For splenic DC experiments, C57BL/6 mice were injected once with Flt3L-Fc (produced at Genentech, i.v., 10 mg/kg; Tu et al., 2014). After 8 d, mice were treated with G9668 for 24 h per os gavage (250 mg/kg, BID) and injected i.v. with DEC-OVA (produced at Genentech, 2.5 mg/kg) for 2.5 h prior to take-down (Boscardin et al., 2006; Hawiger et al., 2001). Spleens were disrupted mechanically with GentleMacs tissue dissociator (Miltenyi Biotec, Inc.), as described, for T cell separation, counted, and stained as described for flow cytometry analysis. Cell sorting was then performed with BD FACSAria (BD).
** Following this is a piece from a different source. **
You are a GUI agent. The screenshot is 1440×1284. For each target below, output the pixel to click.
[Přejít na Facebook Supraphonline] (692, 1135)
Splenic DCs were sorted as viable CD11c⁺ MHC-II^high F4/80⁻ and separated into the cDC1 (CD103⁺ XCR1⁺ CD11b⁻) and the cDC2 (CD103⁻ XCR1⁻ CD11b⁺) subpopulations.
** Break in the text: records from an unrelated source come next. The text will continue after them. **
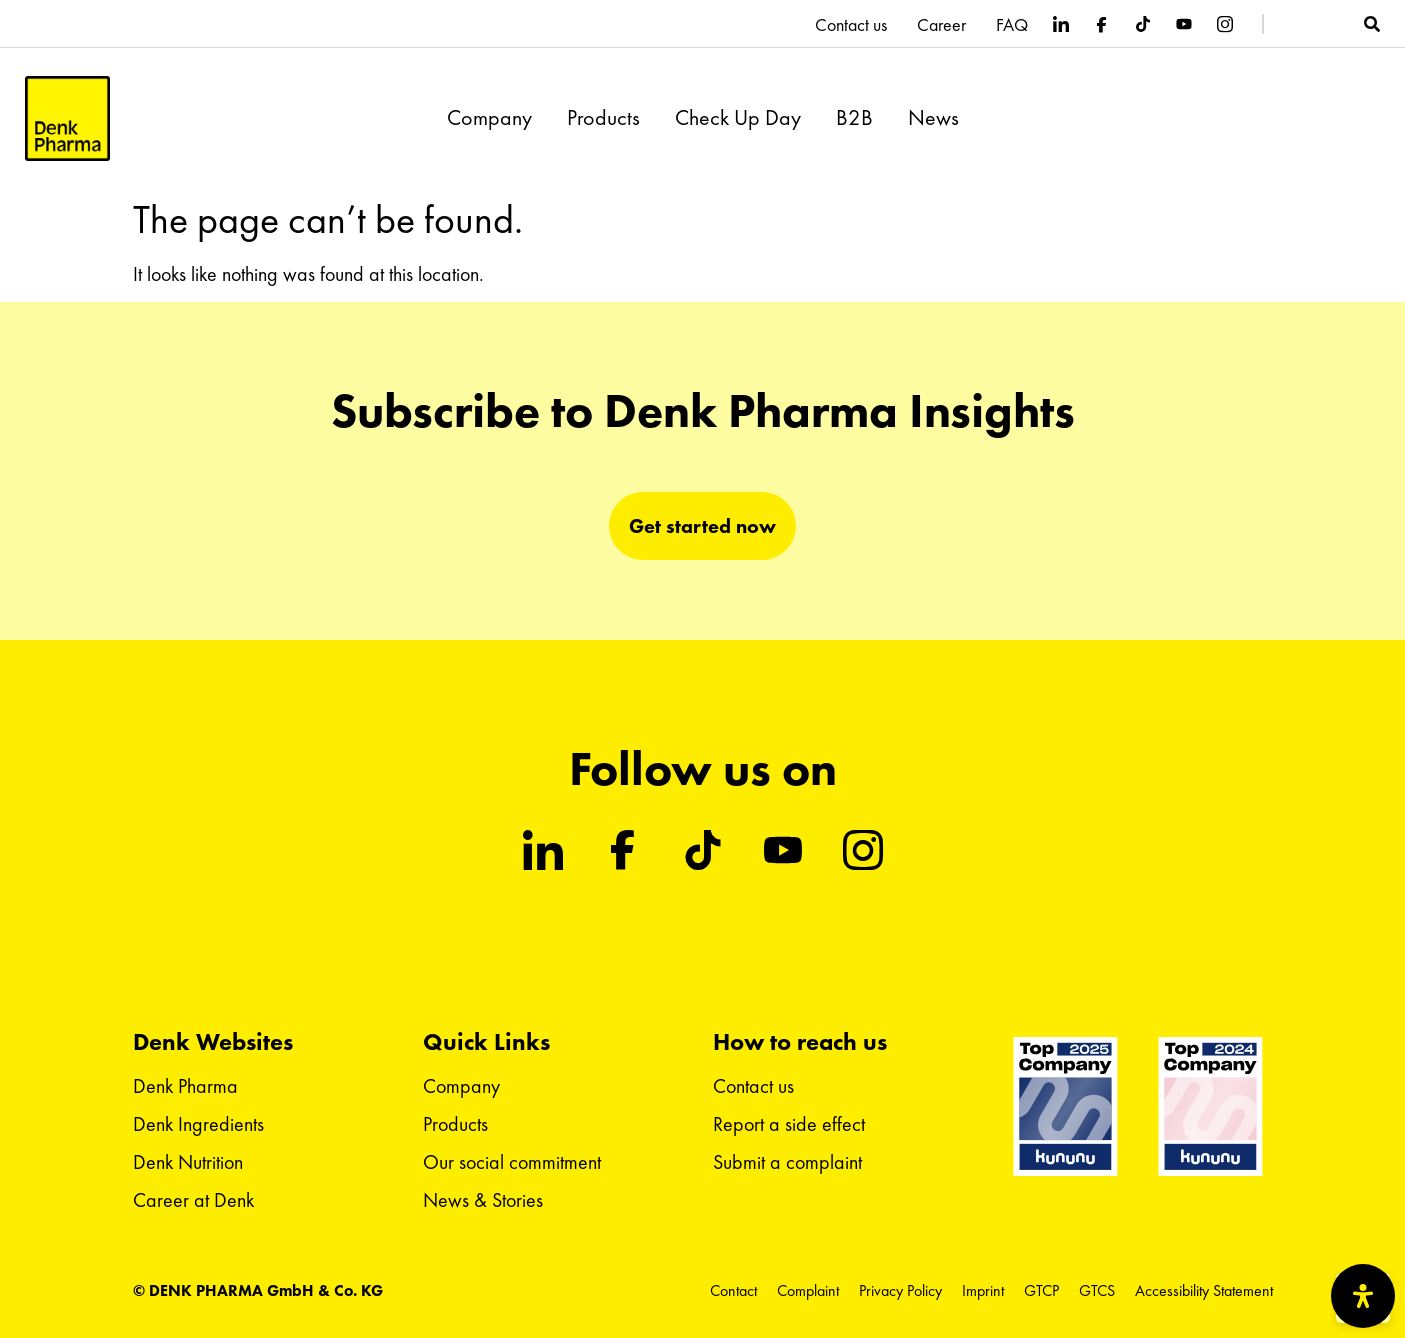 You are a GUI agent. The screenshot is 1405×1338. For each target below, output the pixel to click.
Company (489, 118)
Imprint (983, 1290)
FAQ (1012, 25)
For scRNAseq, libraries were generated using Chromium Single Cell 5′ Library & Gel Bead kit (1000006; 10× Genomics) from 2.5 × 10⁴ viable CD45⁺ cells sorted from 4T1 tumors.

All values were represented as arithmetic mean ± SD. Statistical analysis was performed by unpaired, two-tailed t test, or one-way ANOVA. A resulting P < 0.05 was considered significant. All analyses were performed with the GraphPad Prism 7 software (GraphPad Software, Inc.).

Fig. S1 contains supporting information regarding ovalbumin-induced IRE1α activation in BMDCs as well as structure and specificity characteristics of G9668. Fig. S2 presents supporting data for peptide arrays used in the study and sequences of peptides used in in vitro and in vivo IRE1α binding assays. Fig. S3 presents supporting data from antigen cross-presentation and CD8⁺ T cell proliferation assays, in vitro MHC-I heavy-chain mRNA degradation experiments, and ex vivo and in vivo RT-qPCR experiments with antigen-pulsed BMDCs and splenic DCs. Fig. S4 contains data from in vivo tumor experiments with the CT26 model, displaying tumor growth and IRE1α activation in parental and IRE1α KO tumors. Fig. S5 contains data from in vivo tumor experiments with the 4T1 model, displaying tumor growth and IRE1α activation in parental and IRE1α KO tumors, along with further data from scRNAseq experiments. Fig. S6 displays data from in vivo experiments with the EMT6 model, including tumor growth and IRE1α activation in parental and IRE1α KO tumors, as well as in mice bearing parental EMT6 tumors treated with G9668, anti–PD-L1, or the combination of both agents.

We thank Angela Yang for assistance with design, performance, and analysis of scRNAseq of tumor leukocytes; Marie-Gabrielle Braun and Joachim Rudolph (Genentech) for providing G9668; Maureen Beresini for kinome selectivity analysis; David Kan and Ehud Segal for help with design and performance of in vivo tumor studies and treatment with anti–PD-L1 antibodies; Shannon Ruppert, Jeanne Cheung, Shiuh Luoh, Yajun Chestnut and Manmeet Singh for assistance with harvesting of tumor-bearing mice; Christine Moussion, Shannon Turley, Mable Lam, and Peter Walter for helpful discussions.

All authors are current or past employees of Genentech, Inc. The authors declare no further competing financial interests.

Author contributions: O. Guttman designed research studies, conducted experiments, and wrote the manuscript. A. Le Thomas, J.M. Harnoss, I. Zuazo-Gaztelu, S.M. Haag, A.Murthy, and G. Strasser designed research studies and conducted experiments. S. Marsters and D. Lawrence conducted experiments. L. Gutgesell and T. Wu analyzed data. Z. Modrusan and I. Mellman designed research studies. A. Ashkenazi designed research studies and wrote the manuscript.